**What to produce:**
Please repeat, exactly and without pictures, the lines of the entries below that run from the one containing "โทร: 02-516-1671" through the one containing "associados à internacionalização, incluindo".

**Data to examine:**
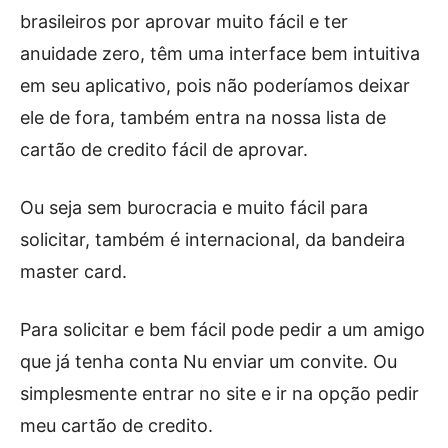
brasileiros por aprovar muito fácil e ter
anuidade zero, têm uma interface bem intuitiva
em seu aplicativo, pois não poderíamos deixar
ele de fora, também entra na nossa lista de
cartão de credito fácil de aprovar.
Ou seja sem burocracia e muito fácil para
solicitar, também é internacional, da bandeira
master card.
Para solicitar e bem fácil pode pedir a um amigo
que já tenha conta Nu enviar um convite. Ou
simplesmente entrar no site e ir na opção pedir
meu cartão de credito.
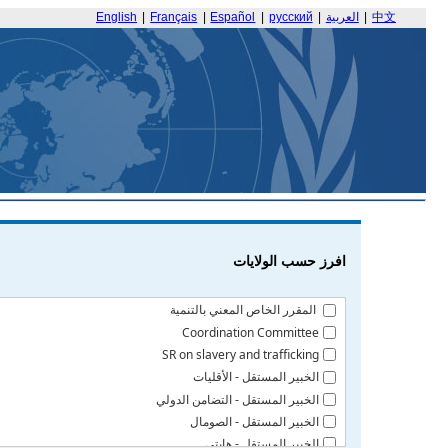
中文
|
العربية
|
русский
|
Español
|
Français
|
English
افرز حسب الولايات
المقرر الخاص المعني بالتنمية
Coordination Committee
SR on slavery and trafficking
الخبير المستقل - الأقليات
الخبير المستقل - التضامن الدولي
الخبير المستقل - الصومال
الخبير المستقل - هايتي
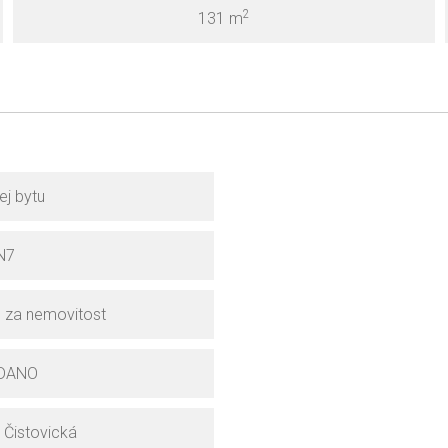
2
131 m
ej bytu
N7
 za nemovitost
DANO
 Čistovická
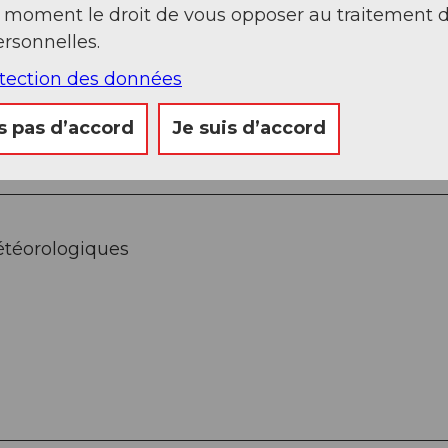
t moment le droit de vous opposer au traitement 
rsonnelles.
otection des données
Brüggloch – Col du Saint-Gothard
s pas d’accord
Je suis d’accord
étéorologiques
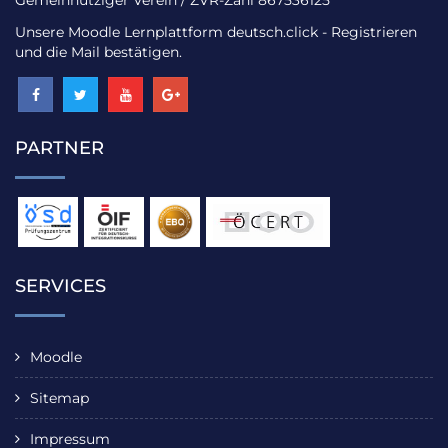
Gemeinnütziger Verein / ZVR-Zahl 867536125
Unsere Moodle Lernplattform
deutsch.click
- Registrieren
und die Mail bestätigen.
PARTNER
SERVICES
Moodle
Sitemap
Impressum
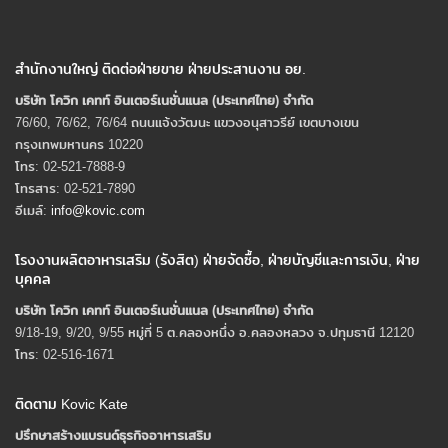
สำนักงานใหญ่ ติดต่อฝ่ายขาย ฝ่ายประสานงาน อย.
บริษัท โควิก เคทท์ อินเตอร์เนชั่นแนล (ประเทศไทย) จํากัด
76/60, 76/62, 76/64 ถนนแจ้งวัฒนะ แขวงอนุสาวรีย์ เขตบางเขน
กรุงเทพมหานคร 10220
โทร: 02-521-7888-9
โทรสาร: 02-521-7890
อีเมล์:
info@kovic.com
โรงงานผลิตอาหารเสริม (รังสิต) ฝ่ายจัดซื้อ, ฝ่ายบัญชีและการเงิน, ฝ่าย
บุคคล
บริษัท โควิก เคทท์ อินเตอร์เนชั่นแนล (ประเทศไทย) จํากัด
9/18-19, 9/20, 9/55 หมู่ที่ 5 ต.คลองหนึ่ง อ.คลองหลวง จ.ปทุมธานี 12120
โทร: 02-516-1671
ติดตาม Kovic Kate
ปรึกษาสร้างแบรนด์ธุรกิจอาหารเสริม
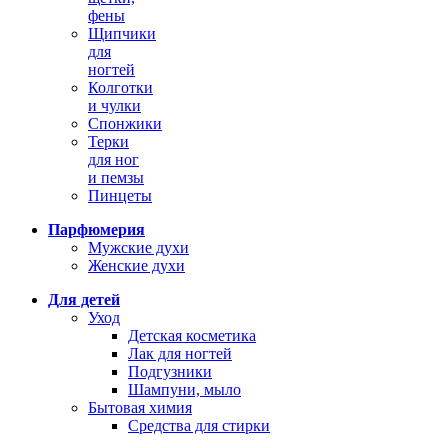
фены
Щипчики
для
ногтей
Колготки
и чулки
Спонжики
Терки
для ног
и пемзы
Пинцеты
Парфюмерия
Мужские духи
Женские духи
Для детей
Уход
Детская косметика
Лак для ногтей
Подгузники
Шампуни, мыло
Бытовая химия
Средства для стирки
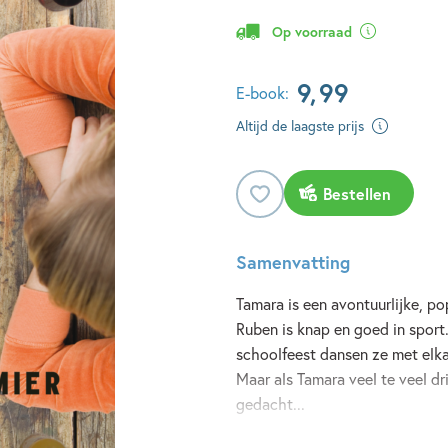
Op voorraad
9
,
99
E-book:
Altijd de laagste prijs
Bestellen
Samenvatting
Tamara is een avontuurlijke, po
Ruben is knap en goed in sport
schoolfeest dansen ze met elkaa
Maar als Tamara veel te veel dr
gedacht...
Lees meer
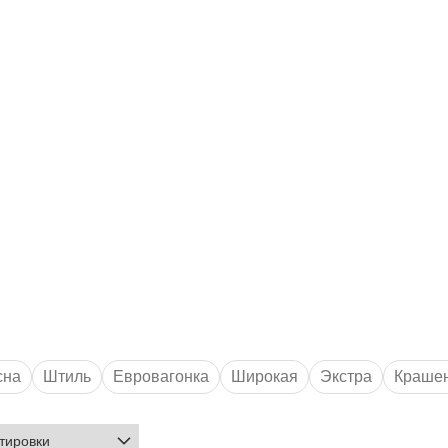
сна
Штиль
Евровагонка
Широкая
Экстра
Краше
орт AB
Сорт A
Толщина 14 мм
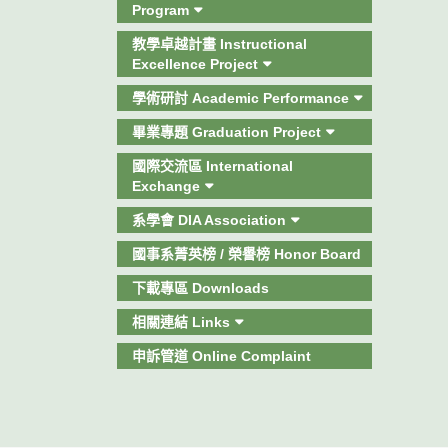
Program
教學卓越計畫 Instructional
Excellence Project
學術研討 Academic Performance
畢業專題 Graduation Project
國際交流區 International
Exchange
系學會 DIA Association
國事系菁英榜 / 榮譽榜 Honor Board
下載專區 Downloads
相關連結 Links
申訴管道 Online Complaint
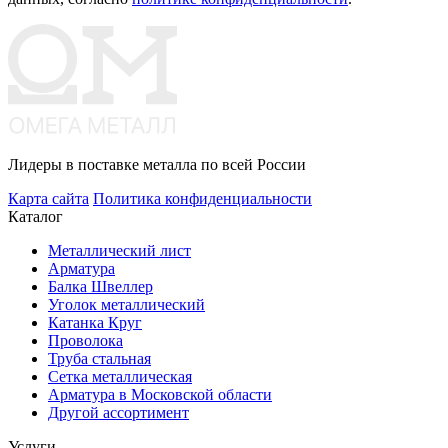
Лидеры в поставке металла по всей России
Карта сайта
Политика конфиденциальности
Каталог
Металлический лист
Арматура
Балка Швеллер
Уголок металлический
Катанка Круг
Проволока
Труба стальная
Сетка металлическая
Арматура в Московской области
Другой ассортимент
Услуги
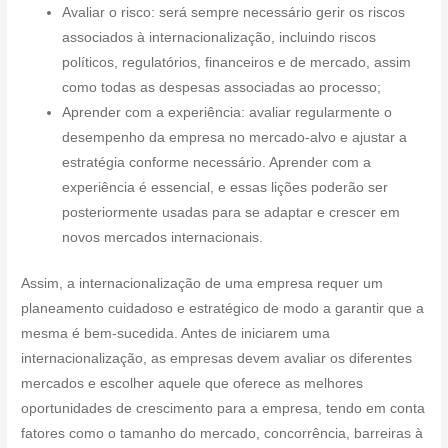
Avaliar o risco: será sempre necessário gerir os riscos
associados à internacionalização, incluindo riscos
políticos, regulatórios, financeiros e de mercado, assim
como todas as despesas associadas ao processo;
Aprender com a experiência: avaliar regularmente o
desempenho da empresa no mercado-alvo e ajustar a
estratégia conforme necessário. Aprender com a
experiência é essencial, e essas lições poderão ser
posteriormente usadas para se adaptar e crescer em
novos mercados internacionais.
Assim, a internacionalização de uma empresa requer um
planeamento cuidadoso e estratégico de modo a garantir que a
mesma é bem-sucedida. Antes de iniciarem uma
internacionalização, as empresas devem avaliar os diferentes
mercados e escolher aquele que oferece as melhores
oportunidades de crescimento para a empresa, tendo em conta
fatores como o tamanho do mercado, concorrência, barreiras à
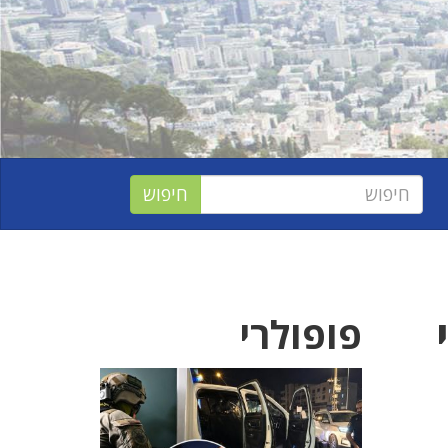
פופולרי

**Output below:**
โทร: 02-516-1671
ติดตาม Kovic Kate
ปรึกษาสร้างแบรนด์ธุรกิจอาหารเสริม
фены
Щипчики
для
ногтей
Колготки
и чулки
Спонжики
Терки
для ног
и пемзы
Пинцеты
Парфюмерия
Мужские духи
Женские духи
Для детей
Уход
Детская косметика
Лак для ногтей
Подгузники
Шампуни, мыло
Бытовая химия
Средства для стирки
Op voorraad
9
,
99
E-book:
Altijd de laagste prijs
Bestellen
Samenvatting
Tamara is een avontuurlijke, po
Ruben is knap en goed in sport
schoolfeest dansen ze met elkaa
Maar als Tamara veel te veel dr
gedacht...
Lees meer
сна
Штиль
Евровагонка
Широкая
Экстра
Краше
орт AB
Сорт A
Толщина 14 мм
Program
教學卓越計畫 Instructional
Excellence Project
學術研討 Academic Performance
畢業專題 Graduation Project
國際交流區 International
Exchange
系學會 DIA Association
國事系菁英榜 / 榮譽榜 Honor Board
下載專區 Downloads
相關連結 Links
申訴管道 Online Complaint
Лидеры в поставке металла по всей России
Карта сайта
Политика конфиденциальности
Каталог
Металлический лист
Арматура
Балка Швеллер
Уголок металлический
Катанка Круг
Проволока
Труба стальная
Сетка металлическая
Арматура в Московской области
Другой ассортимент
Услуги
Avaliar o risco: será sempre necessário gerir os riscos
associados à internacionalização, incluindo riscos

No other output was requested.